What you are asked to do
Copy exactly, please, the lines of the data from its start through the line containing "Число пострадавших при атаке БПЛА под".

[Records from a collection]
• • • • • • •
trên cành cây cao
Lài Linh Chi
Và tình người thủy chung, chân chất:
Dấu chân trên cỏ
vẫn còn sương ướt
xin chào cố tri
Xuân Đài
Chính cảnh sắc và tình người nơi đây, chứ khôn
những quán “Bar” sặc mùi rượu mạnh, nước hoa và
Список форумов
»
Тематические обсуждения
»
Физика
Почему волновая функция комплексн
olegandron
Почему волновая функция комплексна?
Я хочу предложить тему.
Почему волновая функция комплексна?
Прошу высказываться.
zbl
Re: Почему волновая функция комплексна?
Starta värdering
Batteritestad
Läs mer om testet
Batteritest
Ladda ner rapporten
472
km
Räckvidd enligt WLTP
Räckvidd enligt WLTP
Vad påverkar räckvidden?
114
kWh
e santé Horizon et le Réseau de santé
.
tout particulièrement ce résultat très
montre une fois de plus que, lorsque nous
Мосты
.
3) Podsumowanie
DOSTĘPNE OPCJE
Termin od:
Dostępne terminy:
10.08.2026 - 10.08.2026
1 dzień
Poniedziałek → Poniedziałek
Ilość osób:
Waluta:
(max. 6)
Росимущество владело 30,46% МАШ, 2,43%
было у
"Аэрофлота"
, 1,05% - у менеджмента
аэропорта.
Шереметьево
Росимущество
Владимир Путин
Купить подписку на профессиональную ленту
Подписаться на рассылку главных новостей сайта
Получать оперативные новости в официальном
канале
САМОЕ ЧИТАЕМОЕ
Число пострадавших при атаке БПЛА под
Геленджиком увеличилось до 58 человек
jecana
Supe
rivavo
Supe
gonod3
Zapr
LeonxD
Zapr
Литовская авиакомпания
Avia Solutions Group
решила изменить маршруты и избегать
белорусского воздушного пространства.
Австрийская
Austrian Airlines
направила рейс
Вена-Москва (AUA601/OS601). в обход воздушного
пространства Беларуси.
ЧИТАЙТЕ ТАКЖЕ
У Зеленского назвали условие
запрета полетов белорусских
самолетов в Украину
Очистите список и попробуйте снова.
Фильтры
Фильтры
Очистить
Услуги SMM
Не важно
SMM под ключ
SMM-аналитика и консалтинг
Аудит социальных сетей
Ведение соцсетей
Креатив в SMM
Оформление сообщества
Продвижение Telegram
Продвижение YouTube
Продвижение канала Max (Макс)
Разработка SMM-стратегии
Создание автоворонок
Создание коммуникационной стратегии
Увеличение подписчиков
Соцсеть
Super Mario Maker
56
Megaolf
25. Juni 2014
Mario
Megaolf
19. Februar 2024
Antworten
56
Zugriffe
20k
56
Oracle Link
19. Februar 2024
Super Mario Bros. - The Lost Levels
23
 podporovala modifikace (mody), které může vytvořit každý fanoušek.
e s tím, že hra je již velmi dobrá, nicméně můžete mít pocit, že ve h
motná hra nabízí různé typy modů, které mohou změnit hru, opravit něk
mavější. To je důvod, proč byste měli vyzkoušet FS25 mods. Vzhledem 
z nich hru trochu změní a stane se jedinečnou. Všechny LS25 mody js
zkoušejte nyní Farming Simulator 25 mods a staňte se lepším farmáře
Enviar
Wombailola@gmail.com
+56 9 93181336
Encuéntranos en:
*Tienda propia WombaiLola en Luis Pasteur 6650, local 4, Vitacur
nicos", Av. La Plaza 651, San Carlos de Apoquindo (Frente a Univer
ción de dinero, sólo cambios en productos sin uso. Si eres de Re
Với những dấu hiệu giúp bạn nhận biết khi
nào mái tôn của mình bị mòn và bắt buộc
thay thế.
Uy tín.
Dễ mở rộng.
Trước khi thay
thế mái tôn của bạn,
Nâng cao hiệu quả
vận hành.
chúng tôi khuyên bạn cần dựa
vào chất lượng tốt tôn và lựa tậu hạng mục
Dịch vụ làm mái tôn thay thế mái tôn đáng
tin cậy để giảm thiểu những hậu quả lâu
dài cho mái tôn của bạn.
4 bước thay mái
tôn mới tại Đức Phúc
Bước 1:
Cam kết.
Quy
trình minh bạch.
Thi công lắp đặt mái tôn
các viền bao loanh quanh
• • • • • • •
Exercise response
trên cành cây cao
Lài Linh Chi
Và tình người thủy chung, chân chất:
Dấu chân trên cỏ
vẫn còn sương ướt
xin chào cố tri
Xuân Đài
Chính cảnh sắc và tình người nơi đây, chứ khôn
những quán “Bar” sặc mùi rượu mạnh, nước hoa và
Список форумов
»
Тематические обсуждения
»
Физика
Почему волновая функция комплексн
olegandron
Почему волновая функция комплексна?
Я хочу предложить тему.
Почему волновая функция комплексна?
Прошу высказываться.
zbl
Re: Почему волновая функция комплексна?
Starta värdering
Batteritestad
Läs mer om testet
Batteritest
Ladda ner rapporten
472
km
Räckvidd enligt WLTP
Räckvidd enligt WLTP
Vad påverkar räckvidden?
114
kWh
e santé Horizon et le Réseau de santé
.
tout particulièrement ce résultat très
montre une fois de plus que, lorsque nous
Мосты
.
3) Podsumowanie
DOSTĘPNE OPCJE
Termin od:
Dostępne terminy:
10.08.2026 - 10.08.2026
1 dzień
Poniedziałek → Poniedziałek
Ilość osób:
Waluta:
(max. 6)
Росимущество владело 30,46% МАШ, 2,43%
было у
"Аэрофлота"
, 1,05% - у менеджмента
аэропорта.
Шереметьево
Росимущество
Владимир Путин
Купить подписку на профессиональную ленту
Подписаться на рассылку главных новостей сайта
Получать оперативные новости в официальном
канале
САМОЕ ЧИТАЕМОЕ
Число пострадавших при атаке БПЛА под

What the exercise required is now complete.